Thread (17 messages) 17 messages, 4 authors, 1d ago
WARM1d

[RFC PATCH v1 00/13] exec: add spawn templates for repeated executable startup

From: Li Chen <hidden>
Date: 2026-05-28 09:53:30
Also in: linux-arch, linux-doc, linux-fsdevel, linux-kselftest, linux-mm, lkml

Hi,

This is an early RFC for an idea that is probably still rough in both the
UAPI and implementation details. Sorry for the rough edges; I am sending
it now to check whether this direction is worth pursuing and to get
feedback on the kernel/userspace boundary.

The series is based on linux-next version 20260518.

This RFC adds spawn_template, a userspace-controlled exec acceleration
mechanism for runtimes that repeatedly start the same executable with
different argv, envp, and per-spawn file descriptor setup.

The main target is agent runtimes. Modern coding agents repeatedly start
short-lived helper tools such as rg, git, sed, awk, python, node, and
shell wrappers while they inspect and edit a workspace. Those runtimes
already know which tools are hot, and they are also the right place to
decide policy. The kernel does not choose names such as rg, git, or sed.
Userspace opts in by creating a template fd for one executable, then uses
that fd for later spawns. Launchers, shells, and build systems have a
similar repeated-startup shape and could use the same primitive, but the
agent runtime case is the main motivation for this RFC.

The mechanism applies to the executable that userspace asks the kernel to
start. If an agent runtime directly starts /usr/bin/rg, the rg executable
is the template target. If the runtime starts /usr/bin/bash -c "rg ... |
head", the shell is the template target unless the shell itself opts in
when it starts rg and head. The kernel does not parse the shell command
string or rewrite inner commands into template spawns. Userspace has to
call spawn_template for those inner commands explicitly:

    direct exec                 shell wrapper
    -----------                 -------------
    agent                       agent
      template("/usr/bin/rg")     template("/usr/bin/bash")
      spawn rg argv              spawn bash -c "rg ... | head"

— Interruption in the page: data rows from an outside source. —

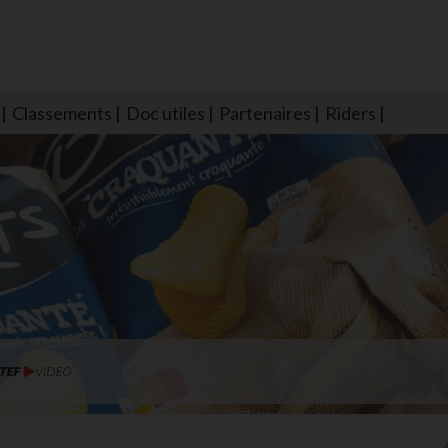
Classements
Doc utiles
Partenaires
Riders
NS604 qui veillent sur nous pour que l'eau salée n'ait jamais le goû
larmes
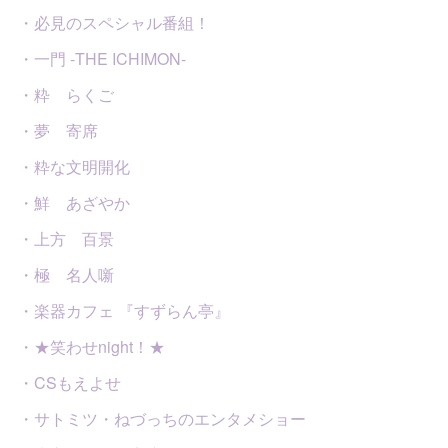
・必見のスペシャル番組！
・一門 -THE ICHIMON-
・粋 らくご
・夢 寄席
・粋な文明開化
・鮮 あざやか
・上方 百景
・極 名人噺
・楽器カフェ 『すずらん亭』
・★笑わせnight！★
・CSもえよせ
・サトミツ・ねづっちのエンタメショー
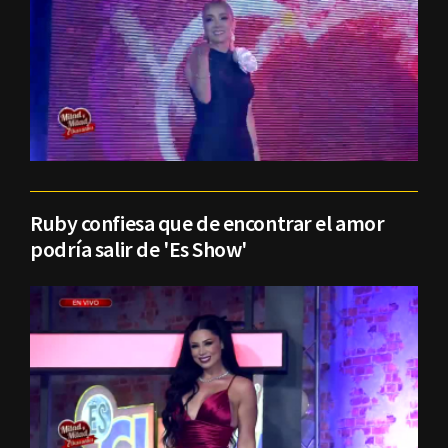
Ruby confiesa que de encontrar el amor
podría salir de 'Es Show'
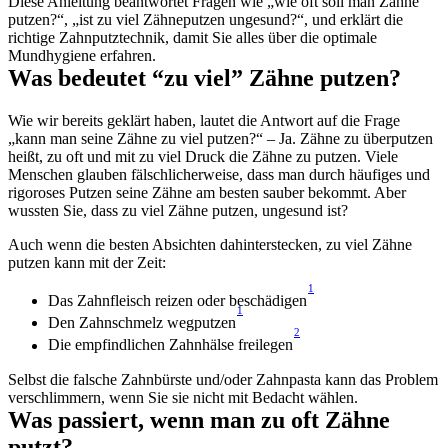
Diese Anleitung beantwortet Fragen wie „wie oft soll man Zähne 
putzen?“, „ist zu viel Zähneputzen ungesund?“, und erklärt die 
richtige Zahnputztechnik, damit Sie alles über die optimale 
Mundhygiene erfahren.
Was bedeutet “zu viel” Zähne putzen?
Wie wir bereits geklärt haben, lautet die Antwort auf die Frage 
„kann man seine Zähne zu viel putzen?“ – Ja. Zähne zu überputzen 
heißt, zu oft und mit zu viel Druck die Zähne zu putzen. Viele 
Menschen glauben fälschlicherweise, dass man durch häufiges und 
rigoroses Putzen seine Zähne am besten sauber bekommt. Aber 
wussten Sie, dass zu viel Zähne putzen, ungesund ist?
Auch wenn die besten Absichten dahinterstecken, zu viel Zähne 
putzen kann mit der Zeit:
1
Das Zahnfleisch reizen oder beschädigen
1
Den Zahnschmelz wegputzen
2
Die empfindlichen Zahnhälse freilegen
Selbst die falsche Zahnbürste und/oder Zahnpasta kann das Problem 
verschlimmern, wenn Sie sie nicht mit Bedacht wählen.
Was passiert, wenn man zu oft Zähne 
putzt?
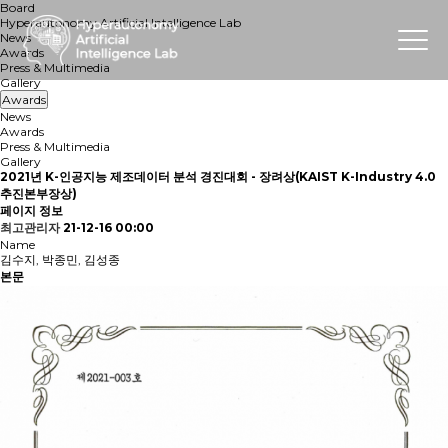
Board
Hyperautonomy Artificial Intelligence Lab
News
Awards
Press & Multimedia
Gallery
Awards
News
Awards
Press & Multimedia
Gallery
2021년 K-인공지능 제조데이터 분석 경진대회 - 장려상(KAIST K-Industry 4.0
추진본부장상)
페이지 정보
최고관리자
21-12-16 00:00
Name
김수지, 박종민, 김성종
본문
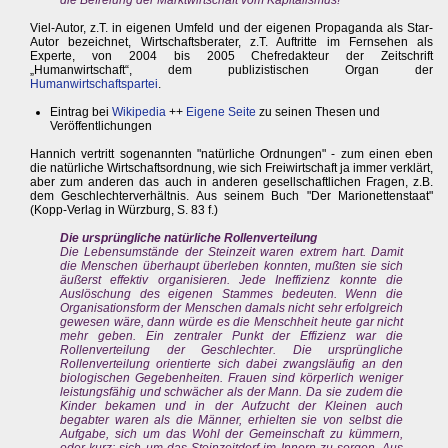
die Befreiung der Marktwirtschaft vom Kapitalismus!"
Viel-Autor, z.T. in eigenen Umfeld und der eigenen Propaganda als Star-
Autor bezeichnet, Wirtschaftsberater, z.T. Auftritte im Fernsehen als
Experte, von 2004 bis 2005 Chefredakteur der Zeitschrift
„Humanwirtschaft“, dem publizistischen Organ der
Humanwirtschaftspartei
.
Eintrag bei
Wikipedia
++
Eigene Seite
zu seinen Thesen und
Veröffentlichungen
Hannich vertritt sogenannten "natürliche Ordnungen" - zum einen eben
die natürliche Wirtschaftsordnung, wie sich Freiwirtschaft ja immer verklärt,
aber zum anderen das auch in anderen gesellschaftlichen Fragen, z.B.
dem Geschlechterverhältnis. Aus seinem Buch "Der Marionettenstaat"
(Kopp-Verlag in Würzburg, S. 83 f.)
Die ursprüngliche natürliche Rollenverteilung
Die Lebensumstände der Steinzeit waren extrem hart. Damit
die Menschen überhaupt überleben konnten, mußten sie sich
äußerst effektiv organisieren. Jede Ineffizienz konnte die
Auslöschung des eigenen Stammes bedeuten. Wenn die
Organisationsform der Menschen damals nicht sehr erfolgreich
gewesen wäre, dann würde es die Menschheit heute gar nicht
mehr geben. Ein zentraler Punkt der Effizienz war die
Rollenverteilung der Geschlechter. Die ursprüngliche
Rollenverteilung orientierte sich dabei zwangsläufig an den
biologischen Gegebenheiten. Frauen sind körperlich weniger
leistungsfähig und schwächer als der Mann. Da sie zudem die
Kinder bekamen und in der Aufzucht der Kleinen auch
begabter waren als die Männer, erhielten sie von selbst die
Aufgabe, sich um das Wohl der Gemeinschaft zu kümmern,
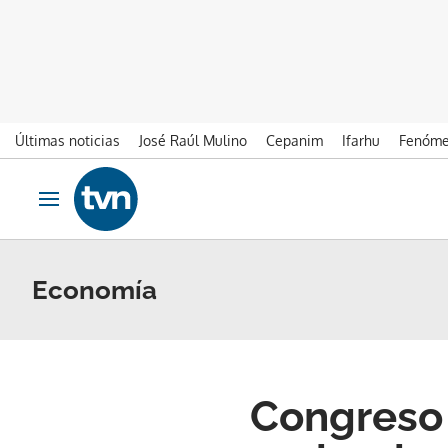
Últimas noticias
José Raúl Mulino
Cepanim
Ifarhu
Fenóme
Ir al contenido
Obrir navegació
Economía
Congreso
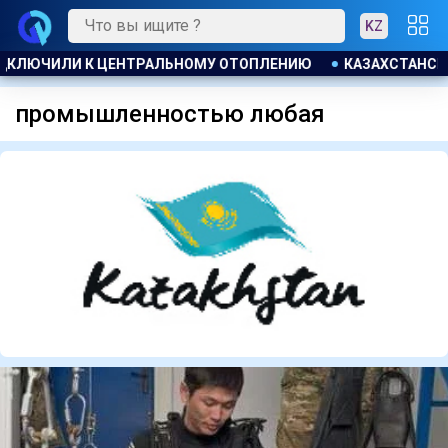
KZ
ДКЛЮЧИЛИ К ЦЕНТРАЛЬНОМУ ОТОПЛЕНИЮ
КАЗАХСТАНСКИЕ
промышленностью любая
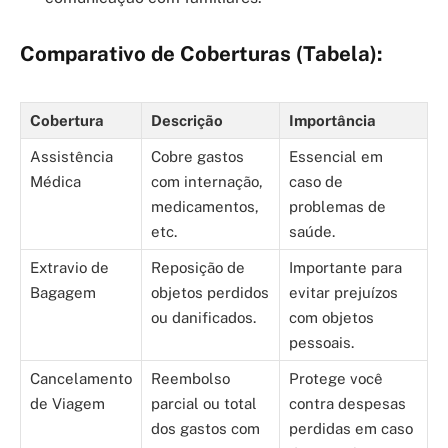
Comparativo de Coberturas (Tabela):
Cobertura
Descrição
Importância
Assistência
Cobre gastos
Essencial em
Médica
com internação,
caso de
medicamentos,
problemas de
etc.
saúde.
Extravio de
Reposição de
Importante para
Bagagem
objetos perdidos
evitar prejuízos
ou danificados.
com objetos
pessoais.
Cancelamento
Reembolso
Protege você
de Viagem
parcial ou total
contra despesas
dos gastos com
perdidas em caso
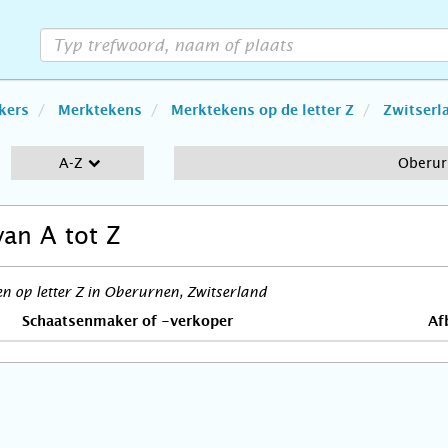
kers
Merktekens
Merktekens op de letter Z
Zwitserl
A-Z
Oberu
van A tot Z
 op letter Z in Oberurnen, Zwitserland
Schaatsenmaker of -verkoper
Af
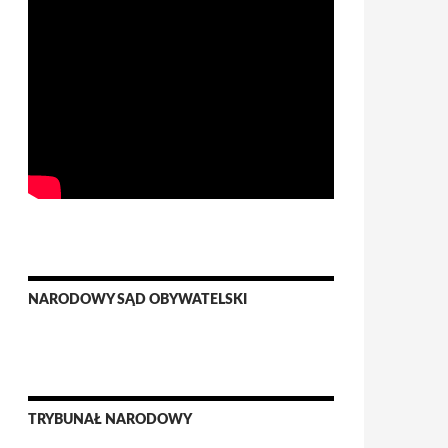
NARODOWY SĄD OBYWATELSKI
TRYBUNAŁ NARODOWY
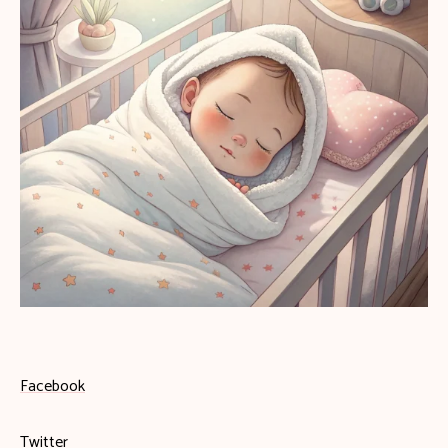
Facebook
Twitter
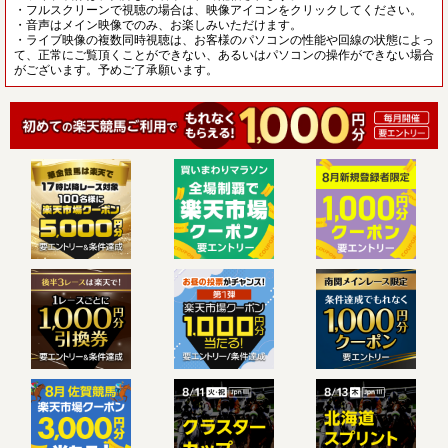
・フルスクリーンで視聴の場合は、映像アイコンをクリックしてください。
・音声はメイン映像でのみ、お楽しみいただけます。
・ライブ映像の複数同時視聴は、お客様のパソコンの性能や回線の状態によっ
て、正常にご覧頂くことができない、あるいはパソコンの操作ができない場合
がございます。予めご了承願います。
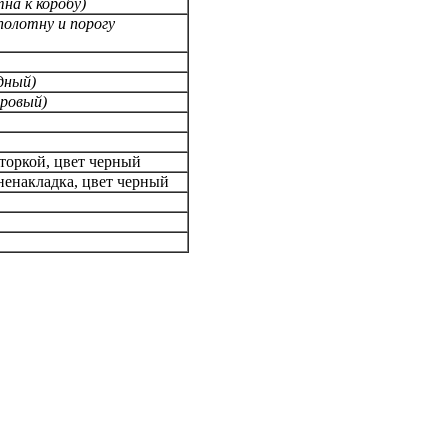
на к коробу)
полотну и порогу
дный)
дровый)
торкой, цвет черный
ненакладка, цвет черный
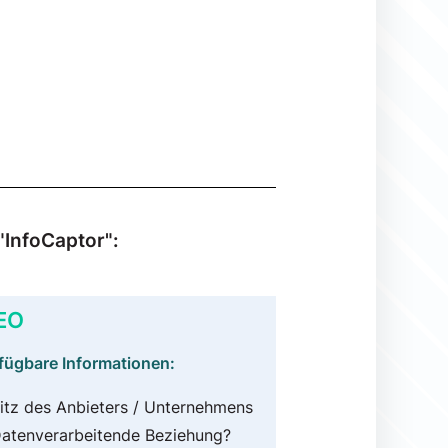
"InfoCaptor":
EO
fügbare Informationen:
itz des Anbieters / Unternehmens
atenverarbeitende Beziehung?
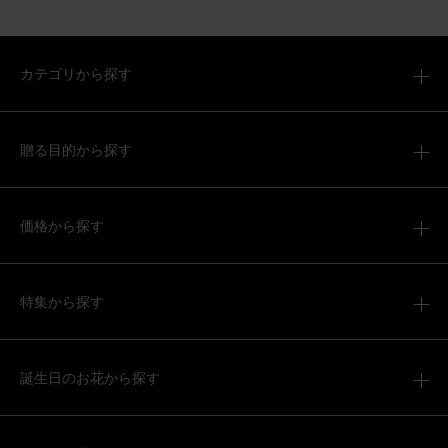
カテゴリから探す
贈る目的から探す
価格から探す
特集から探す
誕生日のお花から探す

    kernel target: rg          kernel target: bash
    rg startup benefits        rg/head need shell opt-in

Several agent runtime discussions are moving toward direct argv-style
exec tools for both security and policy clarity. For example, opencode
issue #2206 proposes an exec tool as a safer alternative to a shell-only
bash tool:

https://github.com/anomalyco/opencode/issues/2206

spawn_template is meant to support both models. Direct exec users can
cache the actual hot tool. Shell-wrapper users can cache the shell and
still reduce shell startup cost. If a shell or an agent runtime later
uses the same API for commands started inside a shell command, those
inner tools can benefit too.

Each spawn still goes through the normal exec path. The template reuses
only metadata that can be revalidated before use. Credential preparation,
permission checks, binary handler checks, secure-exec handling, and LSM
hooks remain on the normal execve path.

The UAPI has two operations. spawn_template_create() creates an
anonymous-inode template fd from either an executable fd or an absolute
executable path. spawn_template_spawn() starts one child from that
template, applies per-spawn fd, cwd, and signal actions, and returns both
pid and pidfd.

fd inheritance is deliberately conservative. By default, after the
requested per-spawn actions have run, the child closes fds above stderr.
An agent runtime can still request traditional inheritance explicitly,
but helper tools do not inherit unrelated secret files or sockets by
accident. The create-time actions fields are reserved and rejected in
this RFC because fd numbers are per-process state, not stable reusable
objects. The caller supplies fd actions for each spawn instead.

A typical agent runtime would keep one template per hot executable and
still build argv, envp, cwd, and pipe wiring for each tool call:

    rg_tmpl = spawn_template_create("/usr/bin/rg");

    for each search request:
        out_r, out_w = pipe_cloexec();
        err_r, err_w = pipe_cloexec();
        actions = [
            FCHDIR(worktree_fd),
            DUP2(out_w, STDOUT_FILENO),
            DUP2(err_w, STDERR_FILENO),
        ];
        child = spawn_template_spawn(rg_tmpl, rg_argv, envp, actions);
        close(out_w);
        close(err_w);
        read out_r and err_r;
        waitid(P_PIDFD, child.pidfd, ...);

A shell-wrapper runtime would use the same shape with a template for
/usr/bin/bash and argv such as ["/usr/bin/bash", "-c", command]. That
reduces shell startup cost, but it does not cache rg or head inside that
command unless the shell also opts into spawn_template for commands it
starts internally.

The template pins the executable and denies writes to that file while the
template fd is alive, so cached executable metadata cannot race with a
writer changing the same inode. This means direct in-place writes to the
executable can fail while a runtime keeps a template open. It does not
block the common package-manager update pattern where a new inode is
written and then atomically renamed over the old path. In that case the
old path-created template becomes stale, spawn_template_spawn() rejects
it with ESTALE, and the runtime should close and recreate the template
for the new executable.

    in-place write              package-manager update
    --------------              ----------------------
    template pins old inode     write new inode
    write(old inode) denied     rename(new, "/usr/bin/rg")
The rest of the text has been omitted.